L’océan couvre plus de 70% de la surface de la planète, selon les données de la division des statistiques des Nations unies (UNSD). Régulateur des grands équilibres environnementaux, pourvoyeur de riches ressources et de biodiversité, vecteur majeur d’échanges économiques, lien essentiel entre pays et communautés humaines, l’Océan est aujourd’hui menacé par de nombreuses pressions comme les effets du changement climatique, les pollutions et la surexploitation des ressources marines. C’est en vue de pallier toutes ces menaces, que l’ensemble des États membres des Nations unies tiennent pour la 3ᵉ fois la conférence des nations unies sur l’océan (UNOC3), du 9 au 13 juin 2025 à Nice, en France.

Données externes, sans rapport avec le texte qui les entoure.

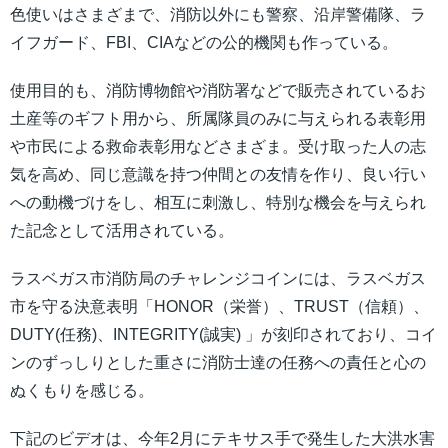
色使いはさまざまで、消防以外にも警察、沿岸警備隊、ラ
イフガード、FBI、CIAなどの公的機関も作っている。
使用目的も、消防博物館や消防署などで販売されているお
土産等のギフト用から、所属隊員のみに与えられる表彰用
や市民による救命表彰用などさまざま。受け取った人の志
気を高め、同じ意識を持つ仲間との友情を作り、良い行い
への動機づけをし、相互に刺激し、特別な機会を与えられ
た記念として活用されている。
ラスベガス市消防局のチャレンジコインには、ラスベガス
市を守る決意表明「HONOR（栄誉）、TRUST（信頼）、
DUTY(任務)、INTEGRITY(誠実) 」が刻印されており、コイ
ンのずっしりとした重さに消防士達の任務への責任と心の
ぬくもりを感じる。
下記のビデオは、今年2月にテキサス手で発生した大洪水害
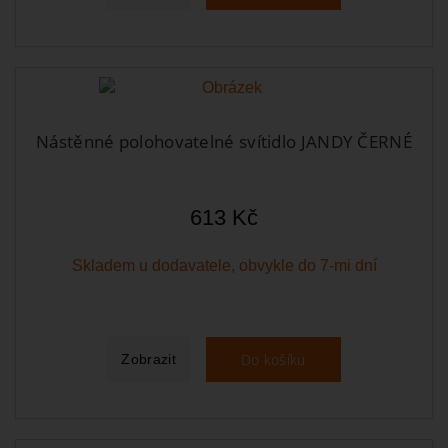
Nástěnné polohovatelné svítidlo JANDY ČERNÉ
613 Kč
Skladem u dodavatele, obvykle do 7-mi dní
Do košíku
Zobrazit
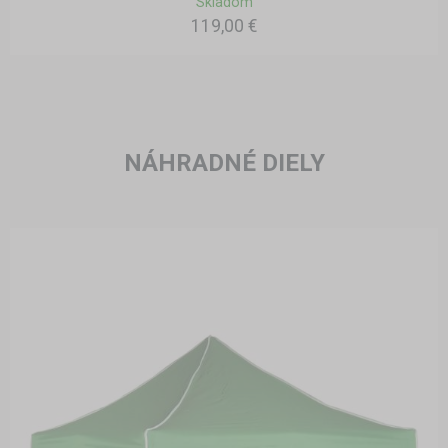
Skladom
119,00 €
NÁHRADNÉ DIELY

«Protéger l’océan, c’est protéger un gigantesque puits de carbone et des réserves inestimables de biodiversité. C’est aussi donner de l’espoir à tous ceux dont la vie dépend de nos océans, et une réponse à ceux qui feront face à l’élévation du niveau de la mer. C’est réinventer ensemble l’économie bleue, car il ne faut jamais oublier que la mer représente d’abord pour les peuples à travers le monde une source de revenus, d’emplois, d’alimentation, d’innovation», a affirmé le président français, Emmanuel Macron lors de l’ouverture de la 3e édition de l’UNOC, soulignant que cette ambition a été traduite, en 2015, dans un cadre onusien universel avec l’Accord de Paris pour le Climat.
«En 2025, dans la même dynamique, Nice sera un moment fondateur pour la gouvernance de l’Océan. Les accords de Nice seront le cadre dans lequel la communauté scientifique se rassemblera pour alerter et orienter l’action des Chefs d’Etat pour le climat, comme c’est le cas avec le Groupe d’experts intergouvernementale sur l’évolution du climat (GIEC). La conférence des nations unies sur l’océan (UNOC3), doit devenir le lieu où les Etats et le secteur privé investissent ensemble pour réinventer l’économie de l’océan. Enfin, l’UNOC doit devenir un lieu de solidarité où nous aidons les pays en développement à s’adapter à la nouvelle économie bleue, à la lutte contre la pêche illicite, un lieu où nous aidons les collectivités locales à s’adapter à l’élévation du niveau de la mer», a-t-il poursuivi.
La présidente de la Commission européenne, Ursula Von Der Leyen, a quant à elle, annoncé un plan d’investissement à hauteur d’un milliard d’euros qui seront destinés à protéger les océans et à soutenir les communautés côtières et la pêche.
L’annonce de ce pacte océanique européen intervient dans le cadre de la conférence des Nations Unies sur l’océan qui se tient à Nice, en France.

«Il y a un manque de financement pour soutenir la conservation des océans, la science océanique et la pêche durable. C’est pourquoi, mes amis, je suis ravie, fière et reconnaissante d’annoncer aujourd’hui que l’Europe investit 1 milliard d’euros (1,1 milliard de dollars) dans 50 projets à travers le monde», a annoncé Mme Von Der Leyen.
Selon elle, «l’Europe adopte une approche de tolérance zéro à l’égard des pratiques illégales». «Nous voulons empêcher les criminels de passer d’un pays à l’autre. Pour y parvenir, nous développerons des partenariats régionaux, en Méditerranée, en Afrique de l’Ouest et dans le Pacifique. En Europe, nous utiliserons notre système d’enregistrement numérique des captures de poissons pour empêcher les poissons pêchés illégalement d’entrer dans l’Union européenne», a affirmé, Ursula Von Der Leyen, présidente de la Commission européenne.
La conférence UNOC3 se tient alors que seulement 2,7 % des océans sont effectivement protégés des activités extractives destructrices, selon le « Marine Conservation Institute », une organisation à but non lucratif. Ce chiffre est bien inférieur à l’objectif fixé dans le cadre de l’engagement « 30×30 », qui consiste à préserver 30 % des terres et des mers d’ici à 2030.